Produced by Octagon Theatre, Bolton

Octagon Theatre

February 3-March 4, 2023; 2hr 30min


Les Dennis (Rafe) and Mina Anwar (Daisy) in Spring and Port Wine at Octagon Theatre Bolton
Les Dennis (Rafe) and Mina Anwar (Daisy). All pics Pamela Raith Photography


Rafe Crompton is a difficult man. It is to him that his grown-up children must hand over their weekly pay packets. It is to him that his long-suffering wife Daisy must account for every penny of the housekeeping money she is allowed.

His impossibly high expectations, his word, his likes and dislikes govern the lives of this working class family and fuel the gossip of his disapproving neighbours.

So when Hilda, the youngest of his children, refuses to eat the mandated Friday tea of fried herring, it leads to an argument - with consequences none of them anticipates.

Spring and Port Wine was written and is set in 1960s Bolton, where author Bill Naughton grew up. Fittingly back "home" in Bolton, at the Octagon, this production maintains its sensitivity, its drama and its humour. It is a play about the tensions that changing times bring between different generations. It is about truth, love and home.

Les Dennis – yes, he of Family Fortunes – takes the lead role and proves his versatility as an actor. He starts with the harshness of a bully, but we gradually see his warmth and, when he finally explains why he is the way he is, much tenderness.

Opposite him is Mina Anwar, who wowed local audiences as Shirley Valentine just before lockdown. As Daisy she is another woman who perhaps should escape, but she stands by her husband, even while recognising his faults. In the second act, when secrets are revealed, Mina Anwar really comes into her own, including demonstrating strong comic timing.

Adding to the comedy is Isabel Ford as scrounging neighbour Betsy-Jane, looking just like Hilda Ogden from the Coronation Street of the period.

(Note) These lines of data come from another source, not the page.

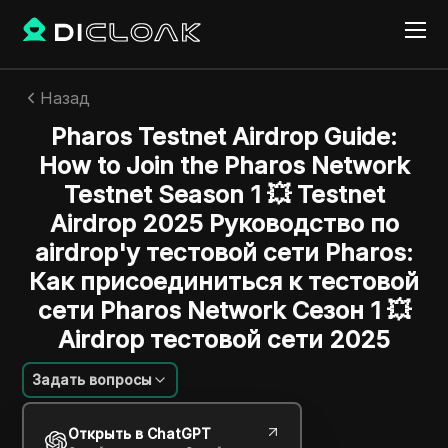
Назад
Pharos Testnet Airdrop Guide:
How to Join the Pharos Network
Testnet Season 1 💥 Testnet
Airdrop 2025 Руководство по
airdrop'у тестовой сети Pharos:
Как присоединиться к тестовой
сети Pharos Network Сезон 1 💥
Airdrop тестовой сети 2025
Задать вопросы
Сара Джонсон
Открыть в ChatGPT
13 авг. 2025
2
минут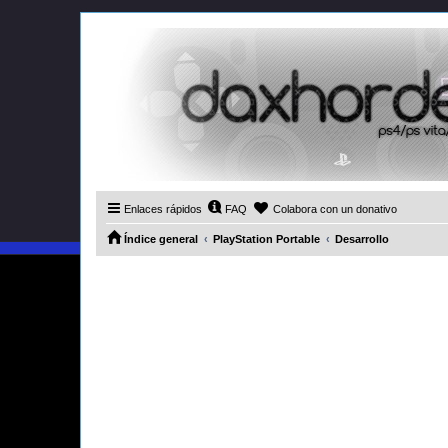
Enlaces rápidos
FAQ
Colabora con un donativo
Índice general
PlayStation Portable
Desarrollo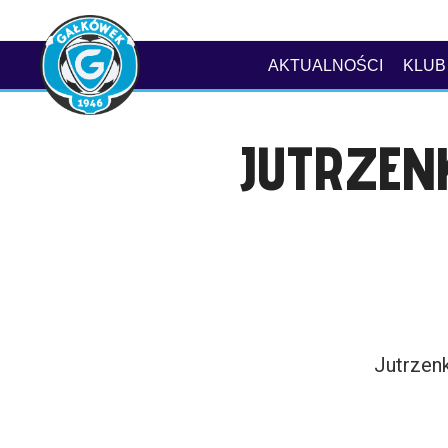
AKTUALNOŚCI
KLUB
JUTRZEN
Jutrzen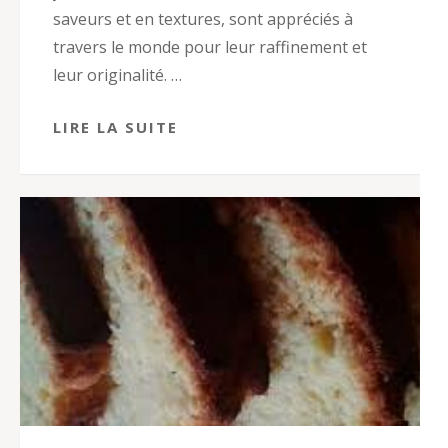
saveurs et en textures, sont appréciés à
travers le monde pour leur raffinement et
leur originalité. …
LIRE LA SUITE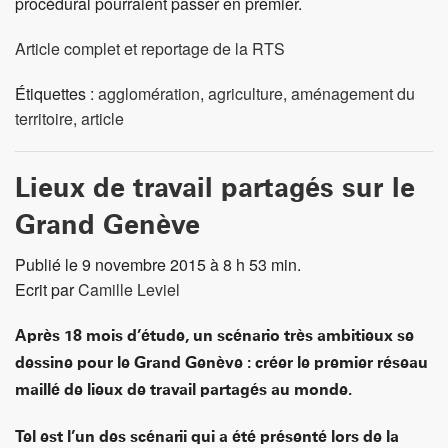
procédural pourraient passer en premier.
Article complet et reportage de la RTS
Étiquettes :
agglomération
,
agriculture
,
aménagement du
territoire
,
article
Lieux de travail partagés sur le
Grand Genève
Publié le 9 novembre 2015 à 8 h 53 min.
Ecrit par
Camille Leviel
Après 18 mois d’étude, un scénario très ambitieux se
dessine pour le Grand Genève : créer le premier réseau
maillé de lieux de travail partagés au monde.
Tel est l’un des scénarii qui a été présenté lors de la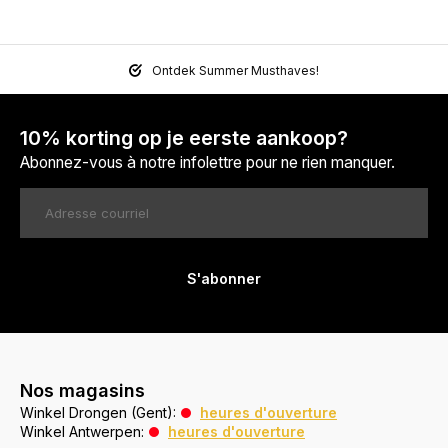
Ontdek Summer Musthaves!
10% korting op je eerste aankoop?
Abonnez-vous à notre infolettre pour ne rien manquer.
S'abonner
Nos magasins
Winkel Drongen (Gent):
heures d'ouverture
Winkel Antwerpen:
heures d'ouverture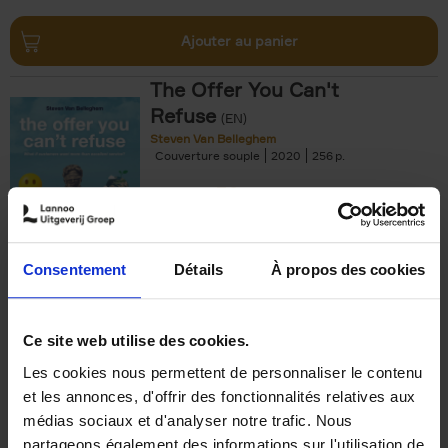
Ajouter au panier
The Offer You Can't
Refuse
(EN)
Steven Van Belleghem
Couverture souple
2020
256
€
37,
50
Consentement
Détails
À propos des cookies
Ajouter au panier
Ce site web utilise des cookies.
Les cookies nous permettent de personnaliser le contenu
Building Bonds = Building
et les annonces, d'offrir des fonctionnalités relatives aux
Business
(EN)
médias sociaux et d'analyser notre trafic. Nous
Jochen Roef
Jozefien De Feyter
Carolien Boom
partageons également des informations sur l'utilisation de
Couverture souple
2025
200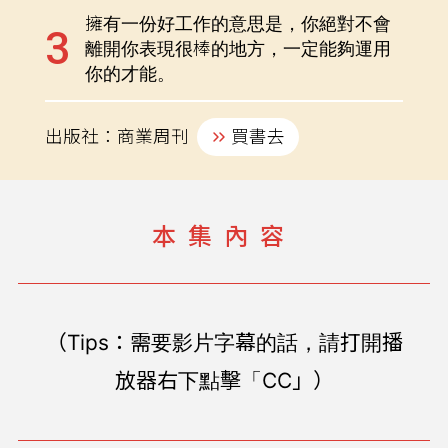
擁有一份好工作的意思是，你絕對不會
離開你表現很棒的地方，一定能夠運用
你的才能。
出版社：商業周刊
買書去
本集內容
（Tips：需要影片字幕的話，請打開播
放器右下點擊「CC」）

Cast members playing the younger generation bring much energy to the play. The fondness, teasing and bickering within families feel very real.

A special mention goes to Natalie Blair as Hilda in her professional theatre debut. As the stroppy teenager of the type we all know and love, she is the catalyst that brings about often painful self awareness and reconciliation.

Director Lotte Wakeham and the Octagon have another success on their hands.